Fish Stocking & Bioload Capacity Calculator
Estimate a safe stocking range from your tank’s net volume, filtration, maintenance routine, and fish type. Results include bioload capacity and a suggested fish-count range based on adult size and waste level.
Safe Stocking Capacity
Enter tank, filtration, and species group to see a conservative, standard, and experienced stocking range.
How the Fish Stocking Calculator Works
Instead of the outdated “inch-per-gallon” rule, this tool estimates an abstract Bioload Capacity (BP) from your net water volume, filtration turnover, species group, and maintenance routine.
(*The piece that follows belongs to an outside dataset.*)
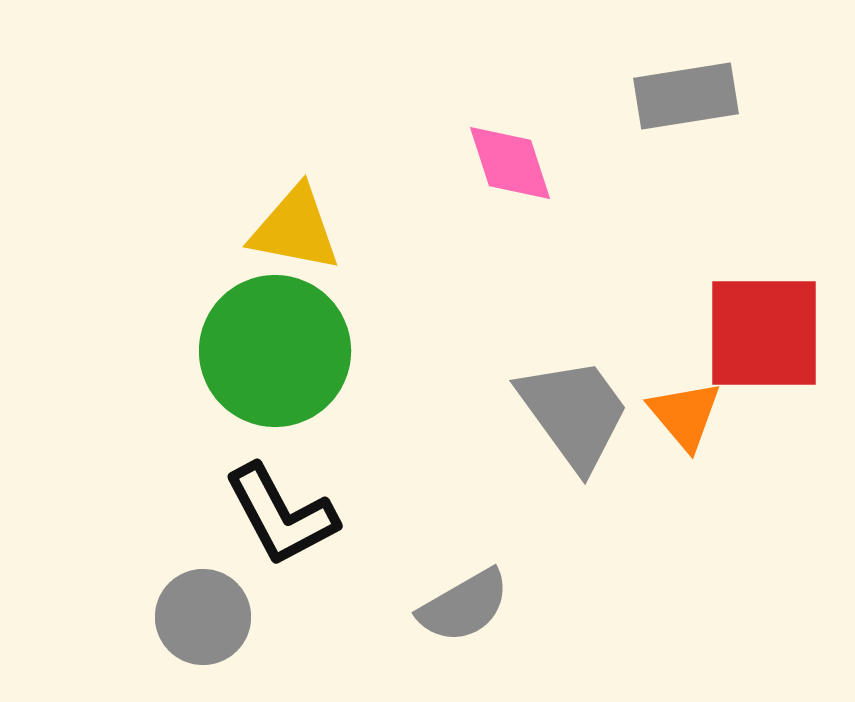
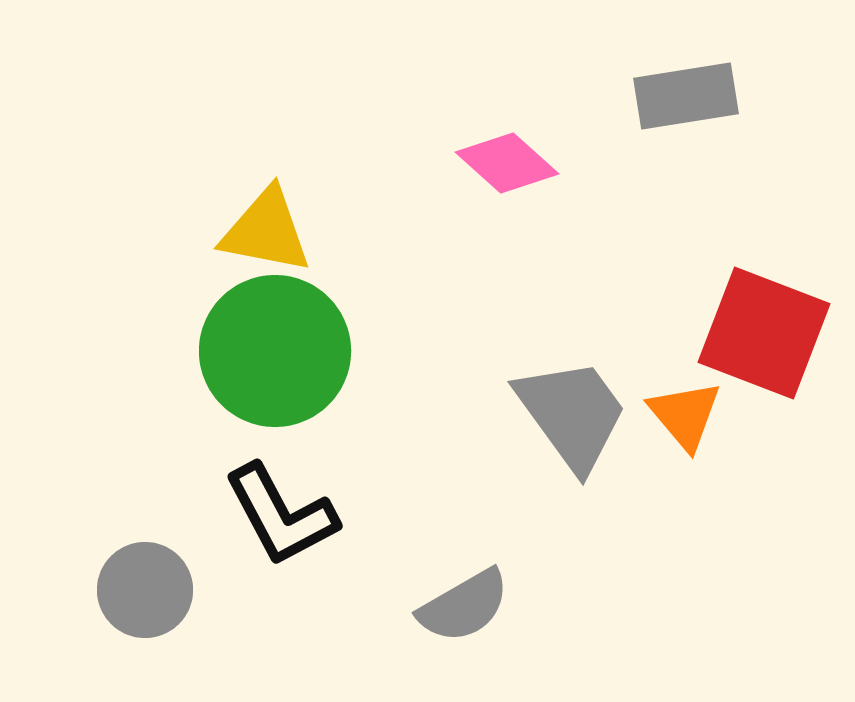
pink diamond: moved 3 px left; rotated 30 degrees counterclockwise
yellow triangle: moved 29 px left, 2 px down
red square: rotated 21 degrees clockwise
gray trapezoid: moved 2 px left, 1 px down
gray circle: moved 58 px left, 27 px up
BP is then converted into a suggested fish count using your typical adult length and waste level.
Model Overview
- Base capacity: proportional to net gallons (or liters).
- Species factor: goldfish & large cichlids reduce capacity; shrimp/nano/planted slightly increase it.
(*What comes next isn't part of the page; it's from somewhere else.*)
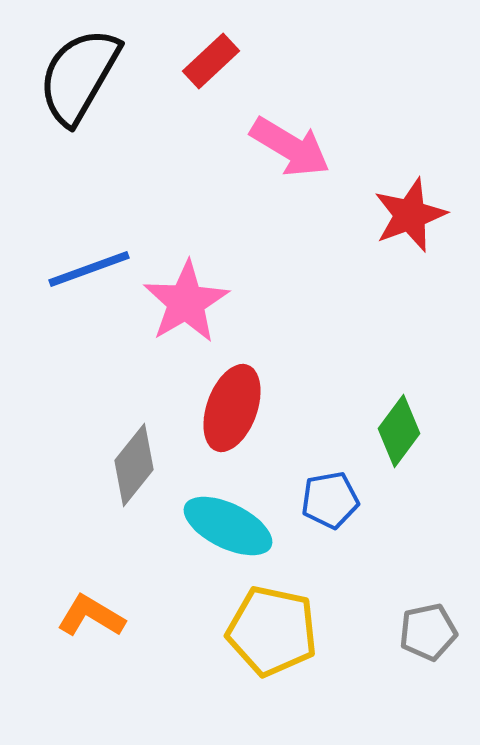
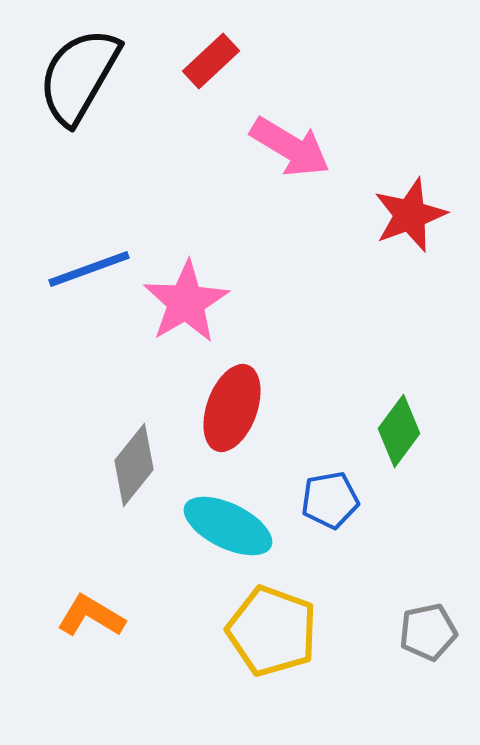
yellow pentagon: rotated 8 degrees clockwise
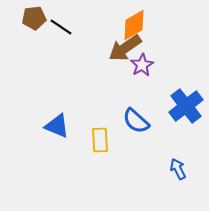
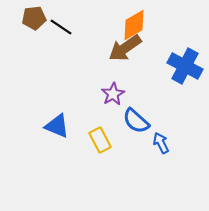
purple star: moved 29 px left, 29 px down
blue cross: moved 1 px left, 40 px up; rotated 24 degrees counterclockwise
yellow rectangle: rotated 25 degrees counterclockwise
blue arrow: moved 17 px left, 26 px up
- Filtration factor: compares your adjusted turnover (GPH ÷ gallons) to the group’s recommended turnover.
- Maintenance factor: routine water-change percent nudges safe capacity up/down (diminishing returns).
- Fish cost: each fish “uses” BP ≈ length1.5 × waste multiplier (low/med/high).
Stocking Guidelines & Examples
Freshwater Community (standard maintenance)
For a 40 gal with ~5× turnover and 30% weekly changes, 2" medium-waste fish (platies, barbs) typically fall in the 12–18 fish range depending on planting, aquascape, and fish temperament.
Goldfish
Goldfish are messy and active. Aim for higher turnover (8×+) and frequent water changes. A 40 gal with adequate filtration suits 1–2 fancy goldfish or 1 single-tail juvenile with plans to upgrade.
Reef Systems
Marine tanks demand high gas exchange and strong export (skimmer, refugium). Even with 10× turnover, reef stocking should stay conservative, favoring smaller, compatible species.
FAQs — Bioload, Turnover & “Inch-Per-Gallon”
Is “inch-per-gallon” accurate?
Not really. Waste scales faster than length, and filtration/maintenance matter. This tool models both.
What turnover should I target?
Community: ~5× • Planted: 4–5× gentle flow • Goldfish: 8× • African cichlids: 7× • SA/CA cichlids: 6–7× • Marine FOWLR: 8–10× • Reef: 10× (plus skimming).
How do plants affect stocking?
Dense, fast-growing plants can absorb some nitrogenous waste; we add a small allowance (+10%).
Why is my result a range?
Because temperament, feeding, and aquascape vary. We show conservative, standard, and an experienced keeper’s upper bound.